En fin, hacer en estas condiciones una llamada a la responsabilidad parece superfluo. Una responsabilidad que, aquí y ahora, pasa por el tirar de la manta y decir exactamente al país cuál es la situación y la solidez de las instituciones democráticas. Y quiénes son sus enemigos y conspiradores. Lo que no se puede es, como en los tiempos de la pertinaz sequía, esperar la lluvia a base de rogativas. Aquí está haciendo falta un pacto institucional, o como quiera llamársele, para defender la libertad si, como parece, ésta está amenazada. Y si no que se nos diga, y se nos demuestre, que no hay razones para la inquietud.
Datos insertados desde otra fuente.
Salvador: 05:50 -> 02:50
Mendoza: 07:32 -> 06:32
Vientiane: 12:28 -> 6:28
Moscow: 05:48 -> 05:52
Lo que no vale, y va siendo horáde tirarlo por la borda, es decir en privado que la "situación es altamente preocupante" y en público que la normalidad reina por doquier. Los politicos, y muy especialmente los que detentan el poder, deben de cumplir sus obligaciones con el país y poner a éste frente a su propia responsabilidad en la defensa de la democracia. En resumen: hay que hablar claro y obrar en consecuencia.